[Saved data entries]
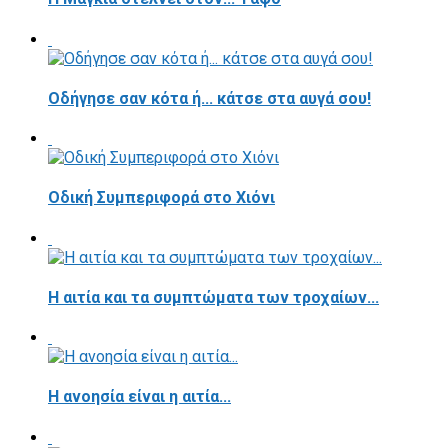
Οδήγησε σαν κότα ή... κάτσε στα αυγά σου!
Οδική Συμπεριφορά στο Χιόνι
Η αιτία και τα συμπτώματα των τροχαίων...
Η ανοησία είναι η αιτία...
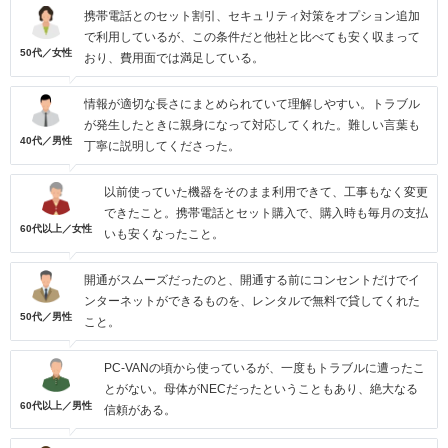
携帯電話とのセット割引、セキュリティ対策をオプション追加
で利用しているが、この条件だと他社と比べても安く収まって
50代／女性
おり、費用面では満足している。
情報が適切な長さにまとめられていて理解しやすい。トラブル
が発生したときに親身になって対応してくれた。難しい言葉も
40代／男性
丁寧に説明してくださった。
以前使っていた機器をそのまま利用できて、工事もなく変更
できたこと。携帯電話とセット購入で、購入時も毎月の支払
60代以上／女性
いも安くなったこと。
開通がスムーズだったのと、開通する前にコンセントだけでイ
ンターネットができるものを、レンタルで無料で貸してくれた
50代／男性
こと。
PC-VANの頃から使っているが、一度もトラブルに遭ったこ
とがない。母体がNECだったということもあり、絶大なる
60代以上／男性
信頼がある。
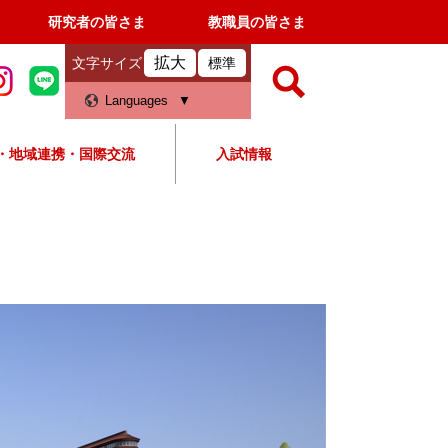
研究者の皆さま
教職員の皆さま
拡大
文字サイズ
標準
検
Languages
索
・地域連携・国際交流
入試情報
すべて
ページ
PDF
検
索
対
象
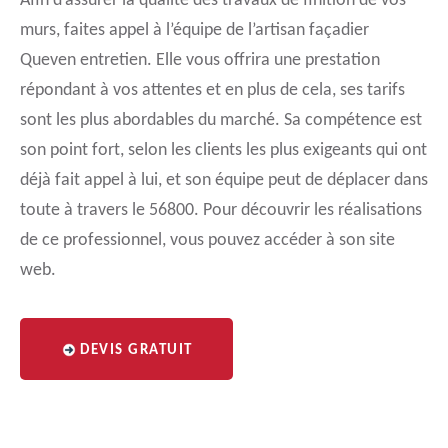
Afin d’assurer la qualité des travaux de finition de vos
murs, faites appel à l’équipe de l’artisan façadier
Queven entretien. Elle vous offrira une prestation
répondant à vos attentes et en plus de cela, ses tarifs
sont les plus abordables du marché. Sa compétence est
son point fort, selon les clients les plus exigeants qui ont
déjà fait appel à lui, et son équipe peut de déplacer dans
toute à travers le 56800. Pour découvrir les réalisations
de ce professionnel, vous pouvez accéder à son site
web.
DEVIS GRATUIT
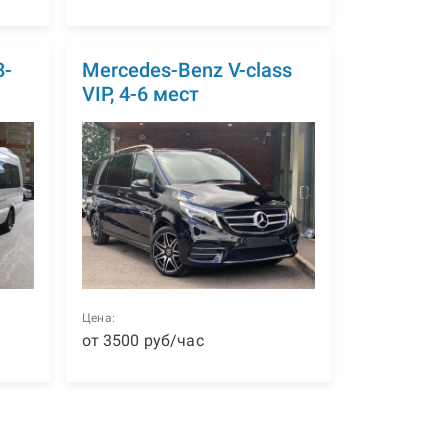
8-
Mercedes-Benz V-class
VIP, 4-6 мест
Цена:
от
3500
р
уб
/час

Aim of the task => If a line in the entries above contains the word "équipe", copy it.

Result of the task =>
murs, faites appel à l’équipe de l’artisan façadier
déjà fait appel à lui, et son équipe peut de déplacer dans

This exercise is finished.